Opening up

The only way to get people to share their ideas, their thoughts, their feelings, their problems, their feedback, is for you to shut up.

If you keep talking, they will stop thinking. If you interrupt them, they will give up trying. If you go first – particularly if you are in a position of power – they will just repeat what you said.

To get people to open up you have to willing to give them space and just listen.

Confidence

You don’t always have an answer, you don’t always know what to do, you don’t always understand what is happening.

The trick is not to try to fake it. Not to try to escape it.

If you can just stay with the feeling for a while, what you need will come.

Confidence is about being at ease with uncertainty, without wanting to get rid of it at all costs.

Share and play back

Help people by sharing what others think, and they will find a way to interpret that and apply it to their lives.

Help people by playing back what they think, and they will find a way to figure out themselves and be consistent in their lives.

On the other hand, help people by telling them what others mean or what to do, and they will just ignore, even when you approach them with the best of intentions.

Cookies in a jar

When you are looking for a culprit, remember there’s always someone who ate the last cookie in the jar.

Of course, that jar was full at some point. And the person who ate the last cookie might be the one who ate them all, the one who ate most of them, the one who ate some of them, or the one who just ate that last one.

Blame is assigned with great ease to those who are most exposed.

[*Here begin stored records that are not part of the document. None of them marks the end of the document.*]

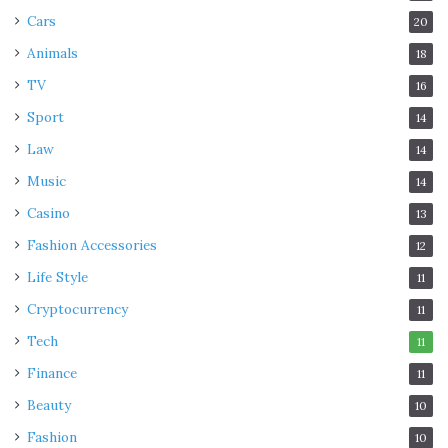
Cars
20
Animals
18
TV
16
Sport
14
Law
14
Music
14
Casino
13
Fashion Accessories
12
Life Style
11
Cryptocurrency
11
Tech
11
Finance
11
Beauty
10
Fashion
10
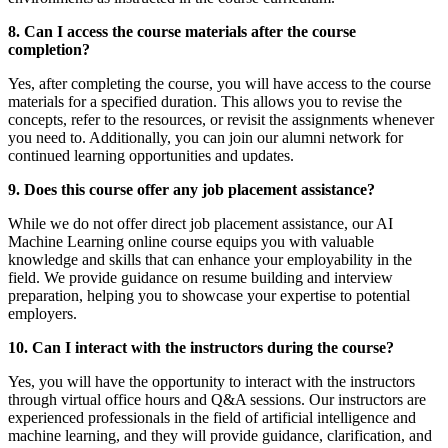
8. Can I access the course materials after the course
completion?
Yes, after completing the course, you will have access to the course
materials for a specified duration. This allows you to revise the
concepts, refer to the resources, or revisit the assignments whenever
you need to. Additionally, you can join our alumni network for
continued learning opportunities and updates.
9. Does this course offer any job placement assistance?
While we do not offer direct job placement assistance, our AI
Machine Learning online course equips you with valuable
knowledge and skills that can enhance your employability in the
field. We provide guidance on resume building and interview
preparation, helping you to showcase your expertise to potential
employers.
10. Can I interact with the instructors during the course?
Yes, you will have the opportunity to interact with the instructors
through virtual office hours and Q&A sessions. Our instructors are
experienced professionals in the field of artificial intelligence and
machine learning, and they will provide guidance, clarification, and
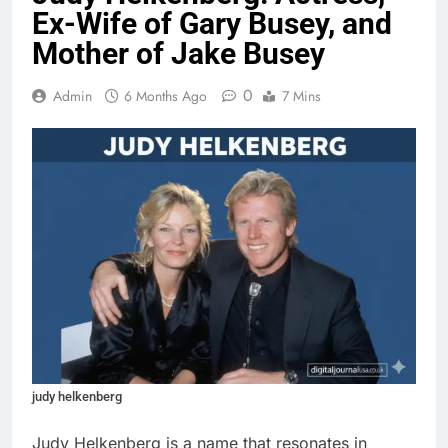
Ex-Wife of Gary Busey, and
Mother of Jake Busey
0
Admin
6 Months Ago
7 Mins
judy helkenberg
Judy Helkenberg is a name that resonates in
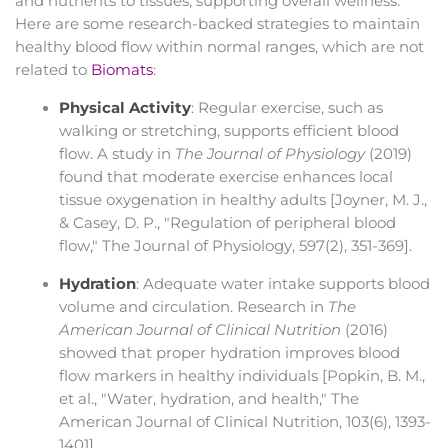
and nutrients to tissues, supporting overall wellness.
Here are some research-backed strategies to maintain
healthy blood flow within normal ranges, which are not
related to
Biomats
:
Physical Activity
: Regular exercise, such as
walking or stretching, supports efficient blood
flow. A study in
The Journal of Physiology
(2019)
found that moderate exercise enhances local
tissue oxygenation in healthy adults [Joyner, M. J.,
& Casey, D. P., "Regulation of peripheral blood
flow," The Journal of Physiology, 597(2), 351-369].
Hydration
: Adequate water intake supports blood
volume and circulation. Research in
The
American Journal of Clinical Nutrition
(2016)
showed that proper hydration improves blood
flow markers in healthy individuals [Popkin, B. M.,
et al., "Water, hydration, and health," The
American Journal of Clinical Nutrition, 103(6), 1393-
1401].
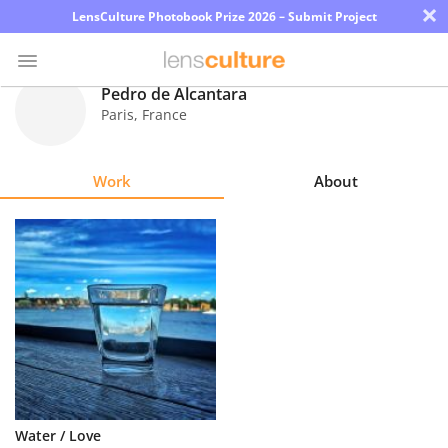
×
LensCulture Photobook Prize 2026 – Submit Project
Pedro de Alcantara
Paris
,
France
Photo
Contest
Work
About
Magazine
Explore
Learn
About
Us
Partner
Water / Love
with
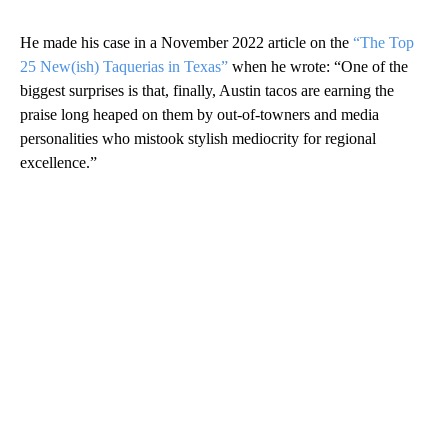
He made his case in a November 2022 article on the
“The Top
25 New(ish) Taquerias in Texas”
when he wrote: “One of the
biggest surprises is that, finally, Austin tacos are earning the
praise long heaped on them by out-of-towners and media
personalities who mistook stylish mediocrity for regional
excellence.”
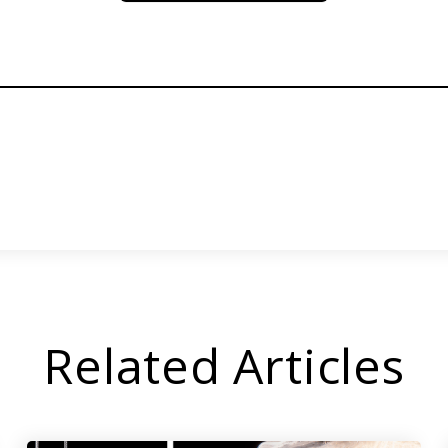
Related Articles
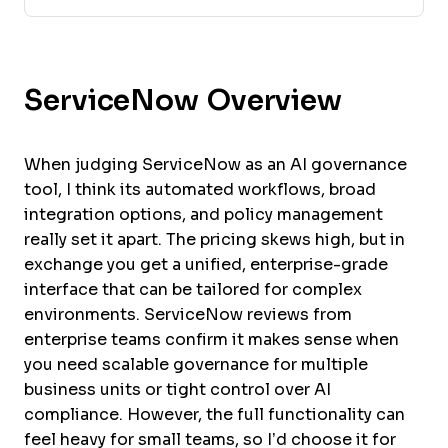
ServiceNow Overview
When judging ServiceNow as an AI governance
tool, I think its automated workflows, broad
integration options, and policy management
really set it apart. The pricing skews high, but in
exchange you get a unified, enterprise-grade
interface that can be tailored for complex
environments. ServiceNow reviews from
enterprise teams confirm it makes sense when
you need scalable governance for multiple
business units or tight control over AI
compliance. However, the full functionality can
feel heavy for small teams, so I’d choose it for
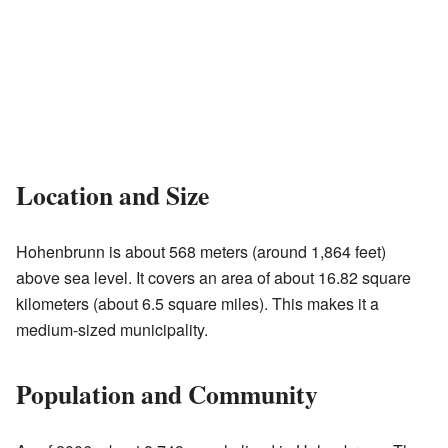
Location and Size
Hohenbrunn is about 568 meters (around 1,864 feet)
above sea level. It covers an area of about 16.82 square
kilometers (about 6.5 square miles). This makes it a
medium-sized municipality.
Population and Community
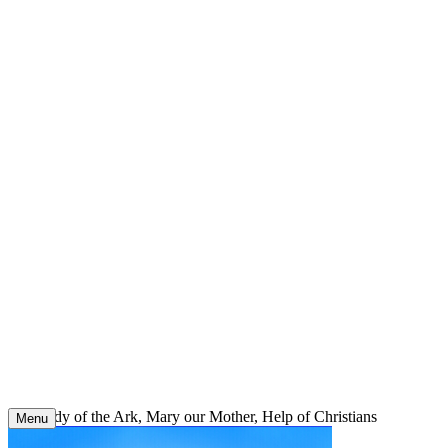
Skip
to
content
Our Lady of the Ark, Mary our Mother, Help of Christians
Menu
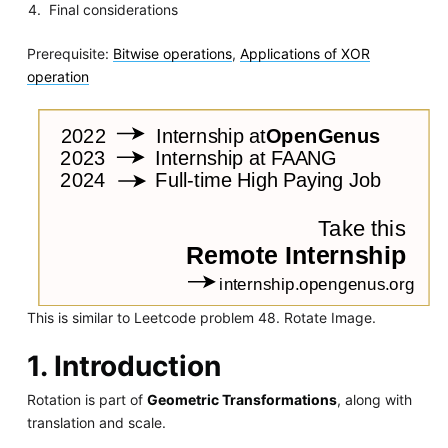
Final considerations
Prerequisite:
Bitwise operations
,
Applications of XOR
operation
This is similar to Leetcode problem 48. Rotate Image.
1. Introduction
Rotation is part of
Geometric Transformations
, along with
translation and scale.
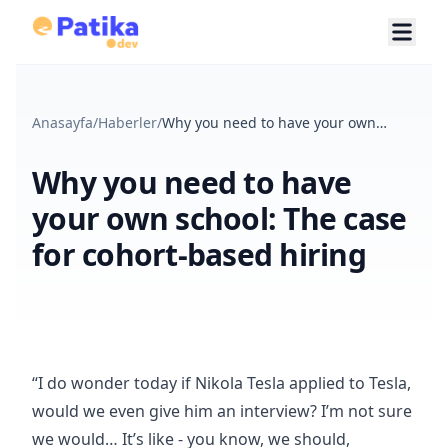
Anasayfa
/
Haberler
/
Why you need to have your own
school: The case for cohort-based
hiring
Why you need to have
your own school: The case
for cohort-based hiring
“I do wonder today if Nikola Tesla applied to Tesla,
would we even give him an interview? I’m not sure
we would… It’s like - you know, we should,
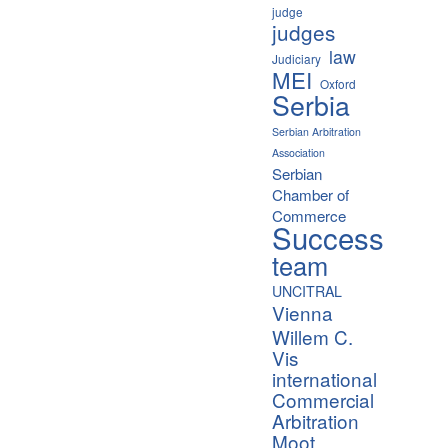
judge
judges
law
Judiciary
MEI
Oxford
Serbia
Serbian Arbitration
Association
Serbian
Chamber of
Commerce
Success
team
UNCITRAL
Vienna
Willem C.
Vis
international
Commercial
Arbitration
Moot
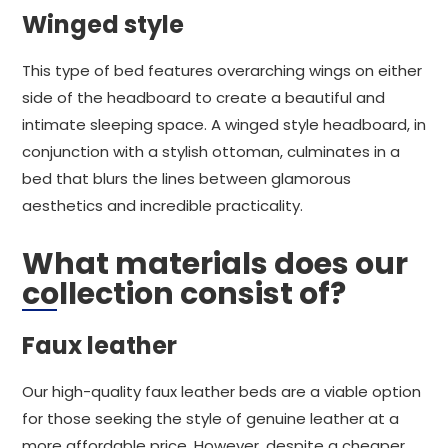
Winged style
This type of bed features overarching wings on either
side of the headboard to create a beautiful and
intimate sleeping space. A winged style headboard, in
conjunction with a stylish ottoman, culminates in a
bed that blurs the lines between glamorous
aesthetics and incredible practicality.
What materials does our
collection consist of?
Faux leather
Our high-quality faux leather beds are a viable option
for those seeking the style of genuine leather at a
more affordable price. However, despite a cheaper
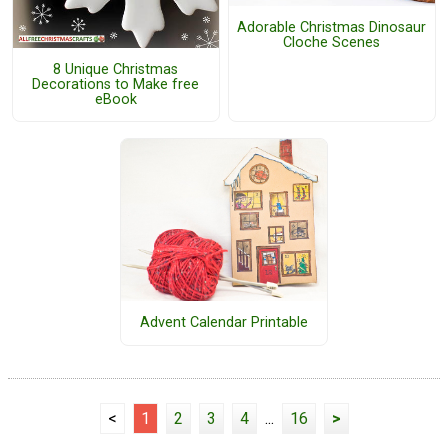
Adorable Christmas Dinosaur
Cloche Scenes
8 Unique Christmas
Decorations to Make free
eBook
Advent Calendar Printable
<
1
2
3
4
...
16
>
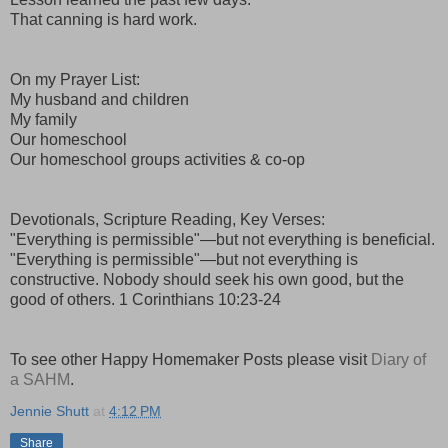
That canning is hard work.
On my Prayer List:
My husband and children
My family
Our homeschool
Our homeschool groups activities & co-op
Devotionals, Scripture Reading, Key Verses:
"Everything is permissible"—but not everything is beneficial.
"Everything is permissible"—but not everything is
constructive. Nobody should seek his own good, but the
good of others. 1 Corinthians 10:23-24
To see other Happy Homemaker Posts please visit
Diary of
a SAHM
.
Jennie Shutt
at
4:12 PM
Share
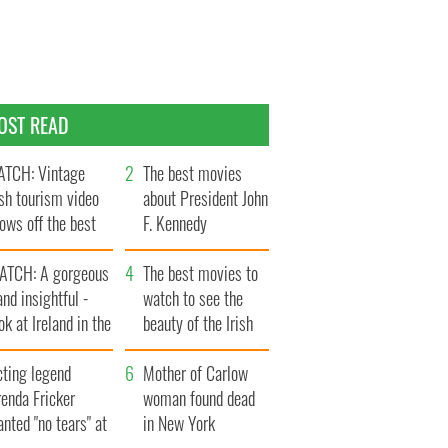
OST READ
TCH: Vintage
The best movies
ish tourism video
about President John
ows off the best
F. Kennedy
ts of Ireland
ATCH: A gorgeous
The best movies to
and insightful -
watch to see the
ok at Ireland in the
beauty of the Irish
ate 1960s
countryside
cting legend
Mother of Carlow
enda Fricker
woman found dead
nted "no tears" at
in New York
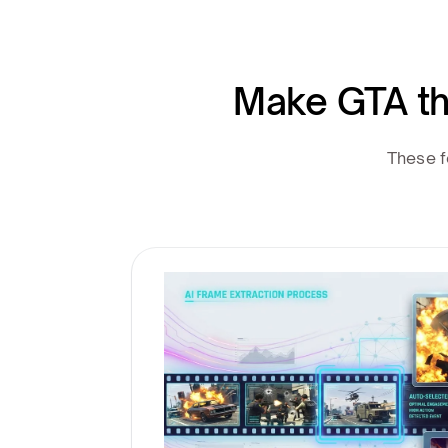
Make GTA th
These f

But if it’s reasons you are after, if you want to avoid the jar getting empty sooner than you expected the next time you fill it with your favourite cookies, you have to look a bit farther, a bit deeper, a bit more carefully.

Surprise

You have got to give yourself the chance to be surprised.

Not because you are unprepared. Not because you had not thought about something enough. Not because someone is trying to get ahead of you. Not because you have lost the bigger picture.

Just because people are surprising, and you got to give them credit for it as well as allow yourself to feel positively about it, without feeling in any way diminished.